Il fatto, ovviamente, non è passato inosservato e dopo le polemiche sui social network c’è stata una discussione ufficiale in Consiglio Comunale, dove tutta la responsabilità dell’accaduto è stata addossata al Municipio. L’assessore municipale Silvia Brocato, pegliese, e componente di spicco della Giunta guidata dal presidente Claudio Chiarotti, non ci sta e intende chiarire: “Si è parlato di cortocircuito, di Comune, Municipio e Amt che non si parlano tra loro, ma non è affatto così - afferma - Perché noi, come Municipio, abbiamo svolto ampiamente la nostra parte, nei termini previsti dalla normativa sulle allerte, senza scavalcare nessuno e facendo semplicemente il nostro compito. Finire nel mirino della speculazione politica proprio non è giusto”.
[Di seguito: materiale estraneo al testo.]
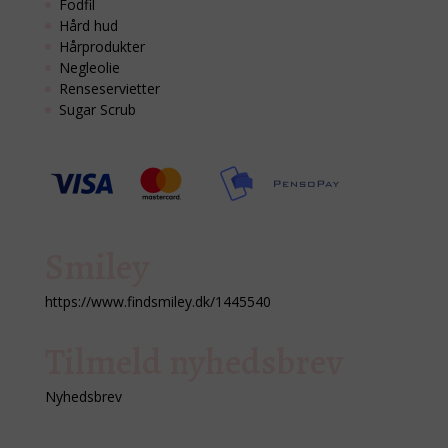
Fodfil
Hård hud
Hårprodukter
Negleolie
Renseservietter
Sugar Scrub
Smiley
https://www.findsmiley.dk/1445540
Tilmeld nyhedsbrev
Nyhedsbrev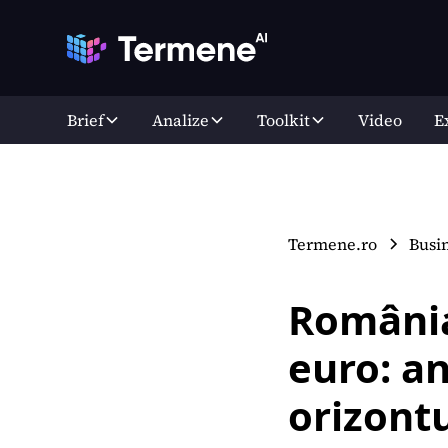
Brief
Analize
Toolkit
Video
E
Termene.ro
Busi
România
euro: an
orizontu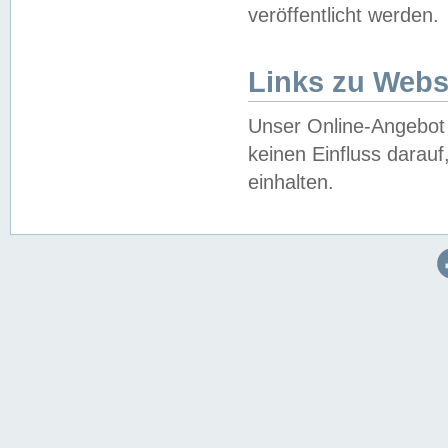
veröffentlicht werden.
Links zu Webs
Unser Online-Angebot 
keinen Einfluss darau
einhalten.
L’assessore ripercorre la vicenda: “Lo scorso 14 novembre, alle 13,17, la Regione Liguria invia la comunicazione dove viene segnalato ‘l’avviso meteorologico per burrasca forte fino alle ore 24, e l’avviso mareggiata fino al 15 novembre’. Vengono quindi rammentate le ordinanze sindacali, chiedendo di provvedere a quanto di competenza. Secondo la normativa, in caso di mareggiata vanno chiusi tutti gli accessi alla costa, tra cui moli e pontili. Quindi, il Municipio, che è in possesso delle chiavi, chiude alle 14,30 il varco di Molo Archetti. Tutto quello che è accaduto dopo, non dipende da noi, e non è soprattutto responsabilità nostra”.
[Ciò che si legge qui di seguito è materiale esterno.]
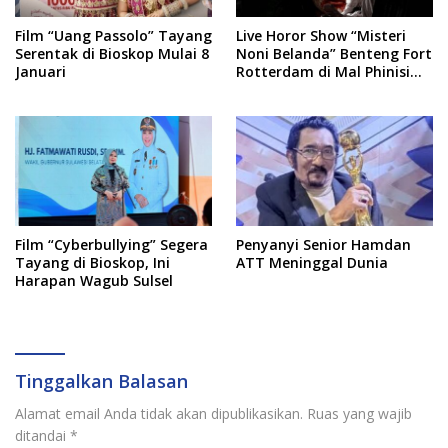
Film “Uang Passolo” Tayang
Live Horor Show “Misteri
Serentak di Bioskop Mulai 8
Noni Belanda” Benteng Fort
Januari
Rotterdam di Mal Phinisi
Point, Catat Jadwal dan
Harga Tiketnya
Film “Cyberbullying” Segera
Penyanyi Senior Hamdan
Tayang di Bioskop, Ini
ATT Meninggal Dunia
Harapan Wagub Sulsel
Tinggalkan Balasan
Alamat email Anda tidak akan dipublikasikan.
Ruas yang wajib
ditandai
*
Il senso è chiaro: “Se mai c’è stato un cortocircuito, è stato tra Amt e Comune, non tra Comune e Municipio. Come mai, nonostante l’avviso di mareggiata e l’allerta, è partita la Navebus dal Porto Antico, mettendo a rischio l’incolumità delle persone? Ritengo inaccettabile la versione data dalla Giunta Comunale all’interrogazione a risposta immediata da parte della consigliera comunale della Lega, Lorella Fontana. Secondo l’assessore che le ha risposto, ‘in entrambe le giornate di allerta, non vi è stata alcuna segnalazione di pericolo di mareggiata, che è l’unico motivo per cui si ritiene necessaria la chiusura dei cancelli di accesso al molo. Amt è venuta a conoscenza dell’accaduto solo più tardi ed è intervenuta per ripristinare una situazione di normalità ed evitare il ripresentarsi di tali episodi’. Ma queste affermazioni sono chiaramente smentite dalla mail giunta in Municipio alle 13,17. Quindi, se c’è qualcuno che non si parla, sono dentro a Palazzo Tursi”.
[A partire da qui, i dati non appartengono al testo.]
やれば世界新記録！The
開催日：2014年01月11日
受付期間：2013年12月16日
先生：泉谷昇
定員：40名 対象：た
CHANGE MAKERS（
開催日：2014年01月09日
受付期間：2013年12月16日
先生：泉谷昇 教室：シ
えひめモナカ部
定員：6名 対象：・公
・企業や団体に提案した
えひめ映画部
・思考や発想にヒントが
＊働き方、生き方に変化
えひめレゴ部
Chiarito il comportamento del Municipio, resta comunque la considerazione di fondo: che al netto della buona, o della cattiva fede, questo tipo di incidenti non si dovrebbe più ripetere. Perché ci vanno di mezzo le persone, che tanto più pagano il biglietto e devono aver diritto a un servizio pubblico degno di questo nome.